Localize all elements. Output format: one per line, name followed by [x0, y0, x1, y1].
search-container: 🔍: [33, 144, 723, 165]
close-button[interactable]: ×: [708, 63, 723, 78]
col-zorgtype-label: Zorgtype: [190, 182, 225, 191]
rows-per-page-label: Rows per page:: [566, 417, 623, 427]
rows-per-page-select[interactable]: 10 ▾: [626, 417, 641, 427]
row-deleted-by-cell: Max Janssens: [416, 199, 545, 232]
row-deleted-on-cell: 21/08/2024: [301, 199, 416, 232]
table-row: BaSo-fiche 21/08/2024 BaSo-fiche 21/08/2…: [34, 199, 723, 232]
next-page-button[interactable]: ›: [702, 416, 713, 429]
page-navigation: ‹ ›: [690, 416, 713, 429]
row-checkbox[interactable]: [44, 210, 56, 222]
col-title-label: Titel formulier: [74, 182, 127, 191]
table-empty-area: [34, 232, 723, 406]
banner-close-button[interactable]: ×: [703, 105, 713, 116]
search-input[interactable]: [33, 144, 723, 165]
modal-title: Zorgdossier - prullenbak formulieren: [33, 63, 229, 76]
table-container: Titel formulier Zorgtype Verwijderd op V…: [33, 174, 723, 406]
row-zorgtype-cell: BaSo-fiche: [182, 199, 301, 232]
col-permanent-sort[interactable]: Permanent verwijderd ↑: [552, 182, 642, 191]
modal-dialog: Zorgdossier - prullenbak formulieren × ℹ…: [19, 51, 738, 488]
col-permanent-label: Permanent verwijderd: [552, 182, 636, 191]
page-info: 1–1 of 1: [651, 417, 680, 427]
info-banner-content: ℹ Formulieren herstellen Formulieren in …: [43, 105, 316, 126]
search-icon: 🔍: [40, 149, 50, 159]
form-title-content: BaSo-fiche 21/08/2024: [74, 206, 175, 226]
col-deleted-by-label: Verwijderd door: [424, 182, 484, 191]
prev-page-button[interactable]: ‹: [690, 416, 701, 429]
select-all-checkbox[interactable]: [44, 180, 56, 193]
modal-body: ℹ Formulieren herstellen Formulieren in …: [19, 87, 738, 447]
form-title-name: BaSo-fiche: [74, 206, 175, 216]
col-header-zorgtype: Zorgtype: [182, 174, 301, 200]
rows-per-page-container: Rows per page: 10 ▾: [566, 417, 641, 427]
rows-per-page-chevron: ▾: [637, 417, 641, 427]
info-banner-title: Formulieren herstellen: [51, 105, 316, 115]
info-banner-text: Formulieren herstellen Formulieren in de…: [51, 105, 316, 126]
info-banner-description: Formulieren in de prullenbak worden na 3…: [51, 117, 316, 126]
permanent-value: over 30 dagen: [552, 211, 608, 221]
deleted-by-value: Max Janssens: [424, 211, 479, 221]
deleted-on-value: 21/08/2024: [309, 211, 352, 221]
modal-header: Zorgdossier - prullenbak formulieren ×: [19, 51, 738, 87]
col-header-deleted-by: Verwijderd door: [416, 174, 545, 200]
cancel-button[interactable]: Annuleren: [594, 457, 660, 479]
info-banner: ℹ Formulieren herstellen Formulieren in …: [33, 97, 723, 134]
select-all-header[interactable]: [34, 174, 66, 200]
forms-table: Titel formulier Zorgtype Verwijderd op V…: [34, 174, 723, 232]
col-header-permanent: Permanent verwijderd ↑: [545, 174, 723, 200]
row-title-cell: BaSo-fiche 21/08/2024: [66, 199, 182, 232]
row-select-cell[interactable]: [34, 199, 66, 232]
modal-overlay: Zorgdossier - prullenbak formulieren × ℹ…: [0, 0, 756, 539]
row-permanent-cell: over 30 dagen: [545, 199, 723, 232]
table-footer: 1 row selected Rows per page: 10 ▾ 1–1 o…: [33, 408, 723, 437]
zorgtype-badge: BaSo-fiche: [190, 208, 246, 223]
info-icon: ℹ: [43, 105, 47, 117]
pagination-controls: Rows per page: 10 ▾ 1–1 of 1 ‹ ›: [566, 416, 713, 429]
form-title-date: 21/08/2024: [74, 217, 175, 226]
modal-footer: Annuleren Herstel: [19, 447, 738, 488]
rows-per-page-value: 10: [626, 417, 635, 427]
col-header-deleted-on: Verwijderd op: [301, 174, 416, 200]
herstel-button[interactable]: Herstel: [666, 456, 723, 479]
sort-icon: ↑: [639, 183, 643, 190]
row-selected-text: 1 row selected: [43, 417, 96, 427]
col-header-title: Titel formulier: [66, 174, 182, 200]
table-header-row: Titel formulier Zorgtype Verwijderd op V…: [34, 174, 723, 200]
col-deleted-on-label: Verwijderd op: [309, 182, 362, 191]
+-------+
◆ How to complete this task ◆
Copy out the whole listing exactly as written.

◆ Answer space ◆
Localize all elements. Output format: one per line, name followed by [x0, y0, x1, y1].
search-container: 🔍: [33, 144, 723, 165]
close-button[interactable]: ×: [708, 63, 723, 78]
col-zorgtype-label: Zorgtype: [190, 182, 225, 191]
rows-per-page-label: Rows per page:: [566, 417, 623, 427]
rows-per-page-select[interactable]: 10 ▾: [626, 417, 641, 427]
row-deleted-by-cell: Max Janssens: [416, 199, 545, 232]
row-deleted-on-cell: 21/08/2024: [301, 199, 416, 232]
table-row: BaSo-fiche 21/08/2024 BaSo-fiche 21/08/2…: [34, 199, 723, 232]
next-page-button[interactable]: ›: [702, 416, 713, 429]
page-navigation: ‹ ›: [690, 416, 713, 429]
row-checkbox[interactable]: [44, 210, 56, 222]
col-title-label: Titel formulier: [74, 182, 127, 191]
table-empty-area: [34, 232, 723, 406]
banner-close-button[interactable]: ×: [703, 105, 713, 116]
search-input[interactable]: [33, 144, 723, 165]
modal-title: Zorgdossier - prullenbak formulieren: [33, 63, 229, 76]
table-container: Titel formulier Zorgtype Verwijderd op V…: [33, 174, 723, 406]
row-zorgtype-cell: BaSo-fiche: [182, 199, 301, 232]
col-permanent-sort[interactable]: Permanent verwijderd ↑: [552, 182, 642, 191]
modal-dialog: Zorgdossier - prullenbak formulieren × ℹ…: [19, 51, 738, 488]
col-permanent-label: Permanent verwijderd: [552, 182, 636, 191]
page-info: 1–1 of 1: [651, 417, 680, 427]
info-banner-content: ℹ Formulieren herstellen Formulieren in …: [43, 105, 316, 126]
search-icon: 🔍: [40, 149, 50, 159]
form-title-content: BaSo-fiche 21/08/2024: [74, 206, 175, 226]
col-deleted-by-label: Verwijderd door: [424, 182, 484, 191]
prev-page-button[interactable]: ‹: [690, 416, 701, 429]
select-all-checkbox[interactable]: [44, 180, 56, 193]
modal-body: ℹ Formulieren herstellen Formulieren in …: [19, 87, 738, 447]
form-title-name: BaSo-fiche: [74, 206, 175, 216]
col-header-zorgtype: Zorgtype: [182, 174, 301, 200]
rows-per-page-container: Rows per page: 10 ▾: [566, 417, 641, 427]
rows-per-page-chevron: ▾: [637, 417, 641, 427]
info-banner-title: Formulieren herstellen: [51, 105, 316, 115]
info-banner-text: Formulieren herstellen Formulieren in de…: [51, 105, 316, 126]
info-banner-description: Formulieren in de prullenbak worden na 3…: [51, 117, 316, 126]
permanent-value: over 30 dagen: [552, 211, 608, 221]
deleted-by-value: Max Janssens: [424, 211, 479, 221]
deleted-on-value: 21/08/2024: [309, 211, 352, 221]
modal-header: Zorgdossier - prullenbak formulieren ×: [19, 51, 738, 87]
col-header-deleted-by: Verwijderd door: [416, 174, 545, 200]
cancel-button[interactable]: Annuleren: [594, 457, 660, 479]
info-banner: ℹ Formulieren herstellen Formulieren in …: [33, 97, 723, 134]
select-all-header[interactable]: [34, 174, 66, 200]
forms-table: Titel formulier Zorgtype Verwijderd op V…: [34, 174, 723, 232]
col-header-permanent: Permanent verwijderd ↑: [545, 174, 723, 200]
row-title-cell: BaSo-fiche 21/08/2024: [66, 199, 182, 232]
row-select-cell[interactable]: [34, 199, 66, 232]
modal-overlay: Zorgdossier - prullenbak formulieren × ℹ…: [0, 0, 756, 539]
row-permanent-cell: over 30 dagen: [545, 199, 723, 232]
table-footer: 1 row selected Rows per page: 10 ▾ 1–1 o…: [33, 408, 723, 437]
zorgtype-badge: BaSo-fiche: [190, 208, 246, 223]
info-icon: ℹ: [43, 105, 47, 117]
pagination-controls: Rows per page: 10 ▾ 1–1 of 1 ‹ ›: [566, 416, 713, 429]
form-title-date: 21/08/2024: [74, 217, 175, 226]
modal-footer: Annuleren Herstel: [19, 447, 738, 488]
rows-per-page-value: 10: [626, 417, 635, 427]
col-header-deleted-on: Verwijderd op: [301, 174, 416, 200]
herstel-button[interactable]: Herstel: [666, 456, 723, 479]
sort-icon: ↑: [639, 183, 643, 190]
row-selected-text: 1 row selected: [43, 417, 96, 427]
col-header-title: Titel formulier: [66, 174, 182, 200]
table-header-row: Titel formulier Zorgtype Verwijderd op V…: [34, 174, 723, 200]
col-deleted-on-label: Verwijderd op: [309, 182, 362, 191]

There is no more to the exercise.